At 56 metres she is taller than Niagara Falls and, with a flight deck the size of 60 tennis courts, she is the largest ship ever built for the Royal Navy.
Today, at HMS Queen Elizabeth’s naming ceremony in Rosyth, Scotland, hundreds of workers who helped build her joined the ship’s company, the Prime Minister and the Defence Secretary to witness Her Majesty christen her namesake with a bottle of whisky.
Whilst traditionally a bottle of champagne is used to smash against the bow, given the carrier’s Scottish roots, it seemed most fitting for a bottle of Islay whisky to be used instead.
Operating with Lightning II Joint Strike Fighter jets, the Queen Elizabeth Class will be versatile enough to be used in a full range of military tasks, from war-fighting to providing humanitarian aid and disaster relief.
Incorporating the latest technologies, including a long-range 3D radar that can track a tennis ball travelling at 2,000 miles per hour, the carrier can also carry enough fuel to transport a family car to the moon and back 12 times.
The UK at its best
The construction of HMS Queen Elizabeth has been an example of British engineering at its best, sustaining around 8,000 jobs at more than 100 companies across the UK.

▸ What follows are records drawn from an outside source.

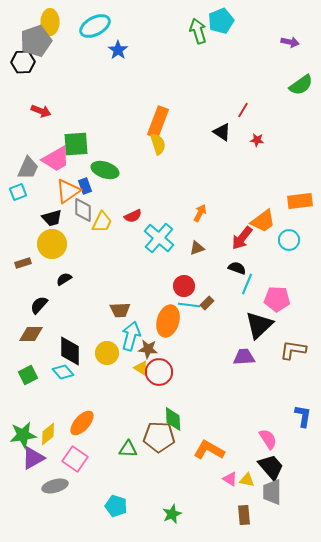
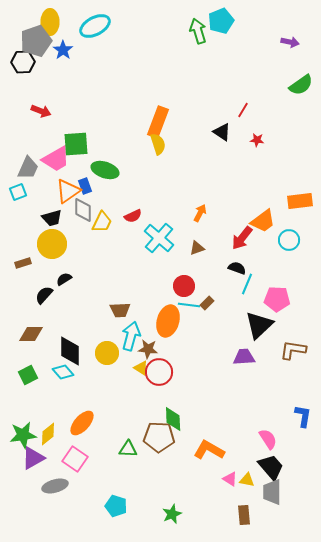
blue star at (118, 50): moved 55 px left
black semicircle at (39, 305): moved 5 px right, 10 px up
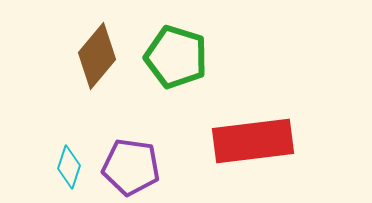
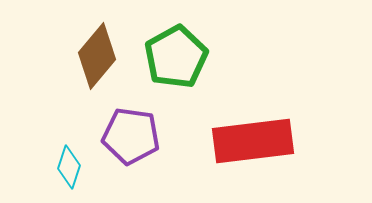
green pentagon: rotated 26 degrees clockwise
purple pentagon: moved 31 px up
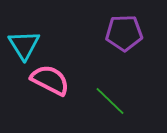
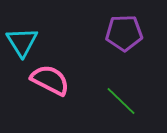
cyan triangle: moved 2 px left, 3 px up
green line: moved 11 px right
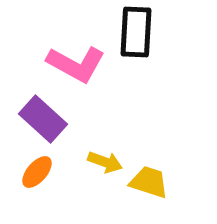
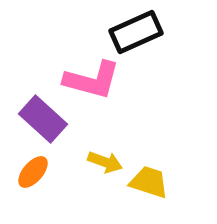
black rectangle: rotated 63 degrees clockwise
pink L-shape: moved 16 px right, 16 px down; rotated 14 degrees counterclockwise
orange ellipse: moved 4 px left
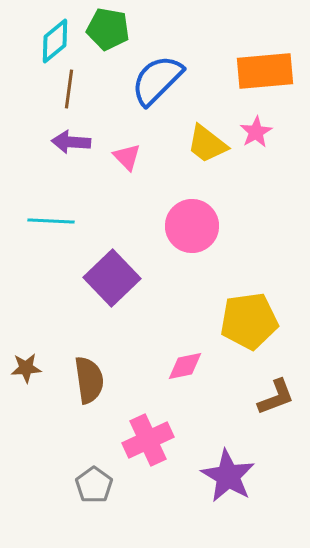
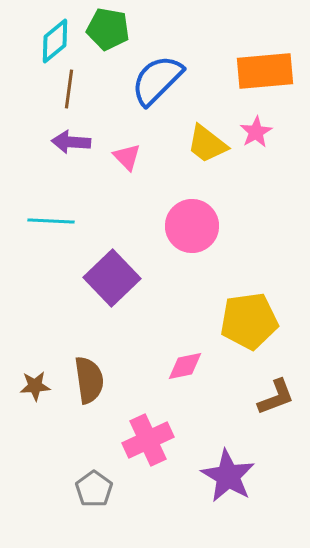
brown star: moved 9 px right, 18 px down
gray pentagon: moved 4 px down
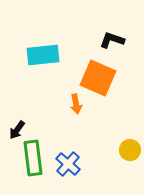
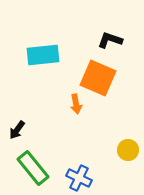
black L-shape: moved 2 px left
yellow circle: moved 2 px left
green rectangle: moved 10 px down; rotated 32 degrees counterclockwise
blue cross: moved 11 px right, 14 px down; rotated 15 degrees counterclockwise
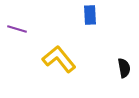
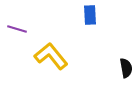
yellow L-shape: moved 8 px left, 3 px up
black semicircle: moved 2 px right
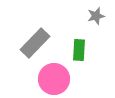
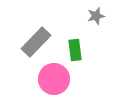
gray rectangle: moved 1 px right, 1 px up
green rectangle: moved 4 px left; rotated 10 degrees counterclockwise
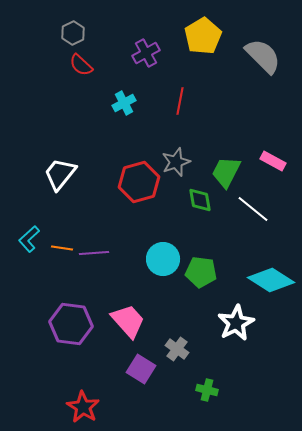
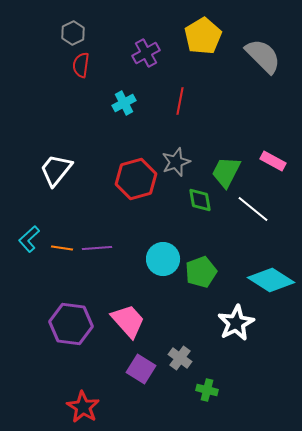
red semicircle: rotated 55 degrees clockwise
white trapezoid: moved 4 px left, 4 px up
red hexagon: moved 3 px left, 3 px up
purple line: moved 3 px right, 5 px up
green pentagon: rotated 28 degrees counterclockwise
gray cross: moved 3 px right, 9 px down
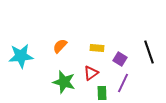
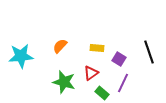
purple square: moved 1 px left
green rectangle: rotated 48 degrees counterclockwise
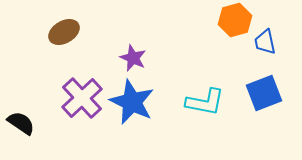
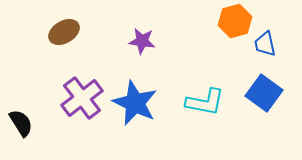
orange hexagon: moved 1 px down
blue trapezoid: moved 2 px down
purple star: moved 9 px right, 17 px up; rotated 16 degrees counterclockwise
blue square: rotated 33 degrees counterclockwise
purple cross: rotated 6 degrees clockwise
blue star: moved 3 px right, 1 px down
black semicircle: rotated 24 degrees clockwise
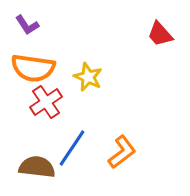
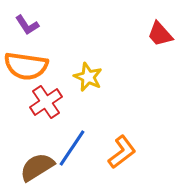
orange semicircle: moved 7 px left, 2 px up
brown semicircle: rotated 39 degrees counterclockwise
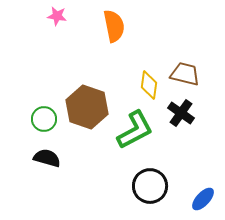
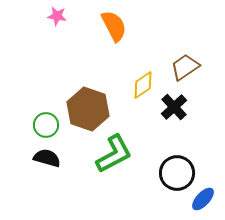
orange semicircle: rotated 16 degrees counterclockwise
brown trapezoid: moved 7 px up; rotated 48 degrees counterclockwise
yellow diamond: moved 6 px left; rotated 48 degrees clockwise
brown hexagon: moved 1 px right, 2 px down
black cross: moved 7 px left, 6 px up; rotated 12 degrees clockwise
green circle: moved 2 px right, 6 px down
green L-shape: moved 21 px left, 24 px down
black circle: moved 27 px right, 13 px up
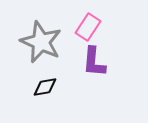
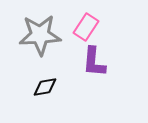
pink rectangle: moved 2 px left
gray star: moved 1 px left, 7 px up; rotated 27 degrees counterclockwise
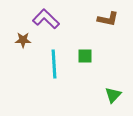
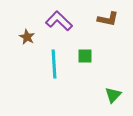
purple L-shape: moved 13 px right, 2 px down
brown star: moved 4 px right, 3 px up; rotated 28 degrees clockwise
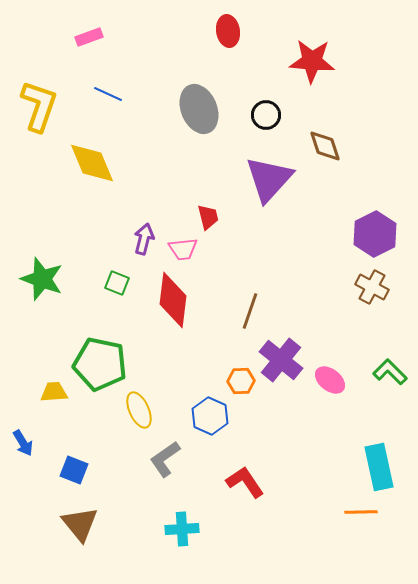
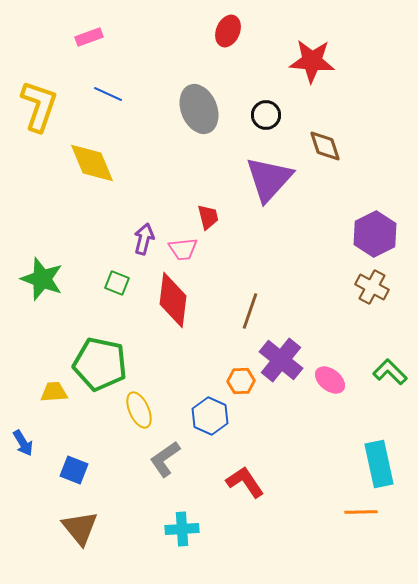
red ellipse: rotated 32 degrees clockwise
cyan rectangle: moved 3 px up
brown triangle: moved 4 px down
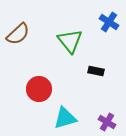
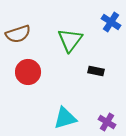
blue cross: moved 2 px right
brown semicircle: rotated 25 degrees clockwise
green triangle: moved 1 px up; rotated 16 degrees clockwise
red circle: moved 11 px left, 17 px up
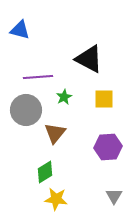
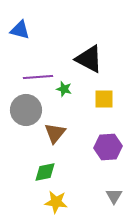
green star: moved 8 px up; rotated 28 degrees counterclockwise
green diamond: rotated 20 degrees clockwise
yellow star: moved 3 px down
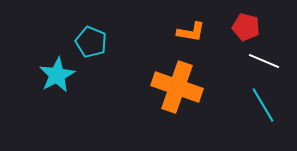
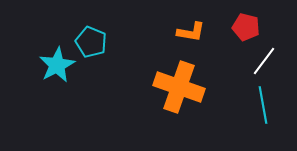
white line: rotated 76 degrees counterclockwise
cyan star: moved 10 px up
orange cross: moved 2 px right
cyan line: rotated 21 degrees clockwise
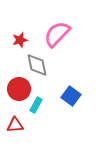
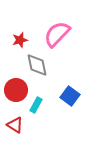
red circle: moved 3 px left, 1 px down
blue square: moved 1 px left
red triangle: rotated 36 degrees clockwise
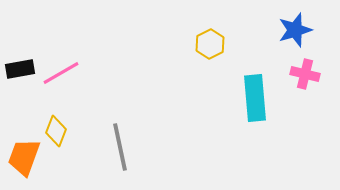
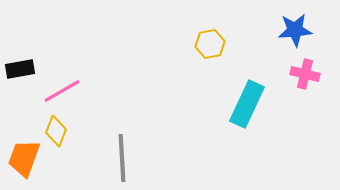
blue star: rotated 12 degrees clockwise
yellow hexagon: rotated 16 degrees clockwise
pink line: moved 1 px right, 18 px down
cyan rectangle: moved 8 px left, 6 px down; rotated 30 degrees clockwise
gray line: moved 2 px right, 11 px down; rotated 9 degrees clockwise
orange trapezoid: moved 1 px down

Blocks of the ship were manufactured at yards up and down the country, in Devon, Portsmouth, on the Clyde, and on the Tyne, before being assembled in the dockyard at Rosyth.
Defence Secretary Philip Hammond said: “HMS Queen Elizabeth is the largest ship that the Royal Navy has ever had, and is a true demonstration of the UK at its best, with over 10,000 people across the country working together to deliver her.
“This occasion marks a major milestone in regenerating the UK’s aircraft carrier capability, enhancing our ability to project power anywhere in the world.”
A new dawn
Admiral Sir George Zambellas, the First Sea Lord, said: “The naming of HMS Queen Elizabeth heralds a new dawn, not only for the Royal Navy but also for the delivery of our nation’s security. Her journey ahead will be global, strategic and one of inter-service and international partnership.
“Powerful, versatile and credible, this ship will be at the heart of the UK’s defence capability for the next 50 years, but she already stands testament to the best of British shipbuilding, engineering and technology.”
Now that she has been named, the dock will be flooded to enable HMS Queen Elizabeth to float for the first time. Work to prepare the ship for sea trials in 2017 and flight trials with Lightning II aircraft in 2018 will continue.
Work is already underway on HMS Queen Elizabeth’s sister ship, HMS Prince of Wales, which will start to be assembled in Rosyth dockyard later this year.